In a rapidly digitizing world, people use a variety of institutions, products, and services to manage their financial lives. But the data generated from these interactions are often fragmented in ways that make it impossible for policymakers, researchers, financial service providers, and other decisionmakers to understand the holistic nature of people’s financial lives—how they pay their bills, handle their spending, save for emergencies, manage their debt, and build wealth for the future.

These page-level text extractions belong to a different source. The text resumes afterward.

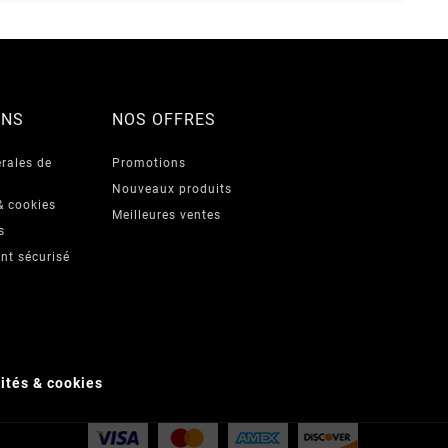
ONS
NOS OFFRES
rales de
Promotions
Nouveaux produits
& cookies
Meilleures ventes
s
nt sécurisé
lités & cookies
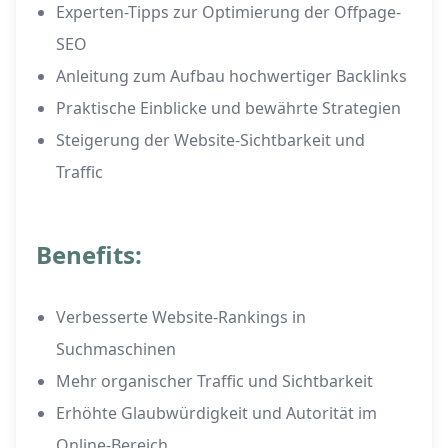
Experten-Tipps zur Optimierung der Offpage-
SEO
Anleitung zum Aufbau hochwertiger Backlinks
Praktische Einblicke und bewährte Strategien
Steigerung der Website-Sichtbarkeit und
Traffic
Benefits:
Verbesserte Website-Rankings in
Suchmaschinen
Mehr organischer Traffic und Sichtbarkeit
Erhöhte Glaubwürdigkeit und Autorität im
Online-Bereich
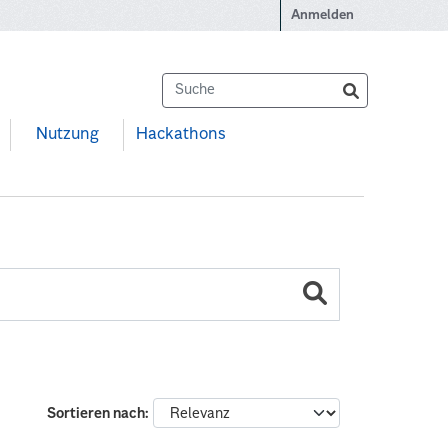
Anmelden
Nutzung
Hackathons
Sortieren nach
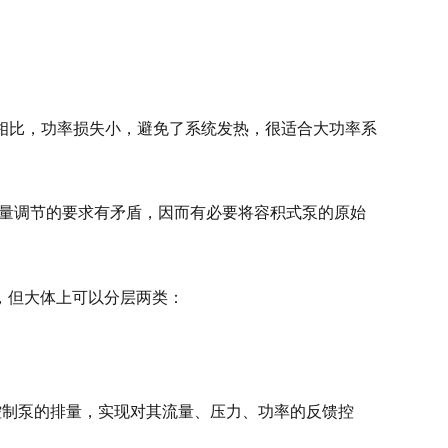
相比，功率损失小，避免了系统发热，很适合大功率系
流量调节的要求有矛盾，因而有必要将容积式泵的原始
的，但大体上可以分层两类：
控制泵的排量，实现对其流量、压力、功率的反馈控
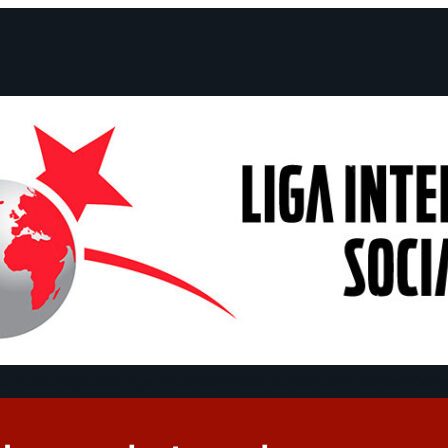
e Declarações
Campanhas
Polêmicas
Datas
Quem somos?
Cong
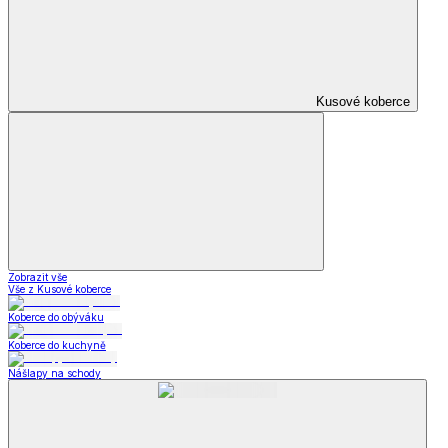
Zobrazit vše
Vše z Kabelky, peněženky a doplňky
Nákupní tašky
Kabelky a peněženky
Kapesníky
Oblečení pro volný čas
Oblečení pro volný čas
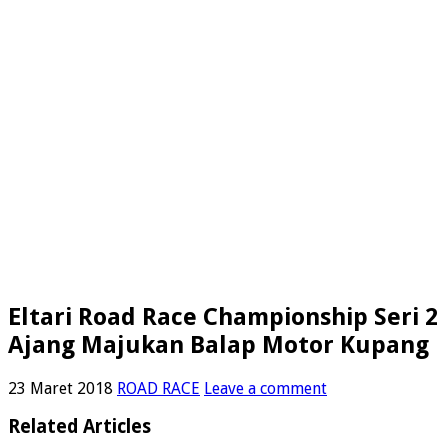
Eltari Road Race Championship Seri 2
Ajang Majukan Balap Motor Kupang
23 Maret 2018
ROAD RACE
Leave a comment
Related Articles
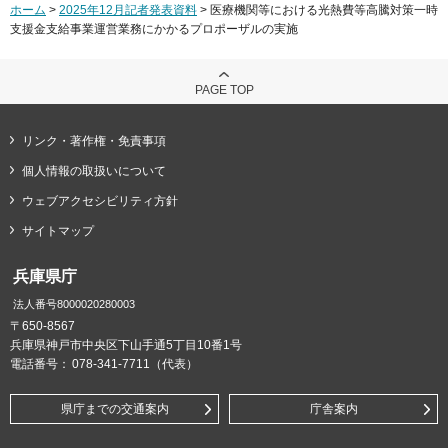
ホーム
>
2025年12月記者発表資料
> 医療機関等における光熱費等高騰対策一時
支援金支給事業運営業務にかかるプロポーザルの実施
PAGE TOP
リンク・著作権・免責事項
個人情報の取扱いについて
ウェブアクセシビリティ方針
サイトマップ
兵庫県庁
法人番号8000020280003
〒650-8567
兵庫県神戸市中央区下山手通5丁目10番1号
電話番号：
078-341-7711（代表）
県庁までの交通案内
庁舎案内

To address this challenge, the Urban Institute has launched the Financial Well-Being Data Hub, which seeks to inform actionable solutions that advance equity and improve households’ financial security. Through the data hub, we examined the 2015 Military Lending Act (MLA) expansion, which extended a 36 percent annual percentage rate (APR) cap and other consumer protections to most types of revolving credit, including credit cards and overdraft lines of credit. We believe policymakers can use our results to fine-tune consumer protections that expand access to affordable credit.

Understanding how the MLA affected service members’ financial well-being

Although the MLA expansion was intended to improve the financial well-being of service members, we found that the policy had no effect on credit and debt outcomes among residents of military communities with subprime credit scores (less than 600). We focused on individuals with subprime credit scores because they are most likely to use credit products with higher APRs and to be affected by APR caps.

Using data from one of the major credit bureaus, we found that the 2015 MLA expansion:

  • Had no significant effects on credit card ownership or credit limits for residents of military communities with subprime credit scores;
  • did not decrease delinquency or collection rates on revolving loan products among consumers with subprime credit scores;
  • did not affect the credit scores of service members with subprime credit scores; and
  • may have reduced credit access for consumers with deep subprime credit scores (less than 500).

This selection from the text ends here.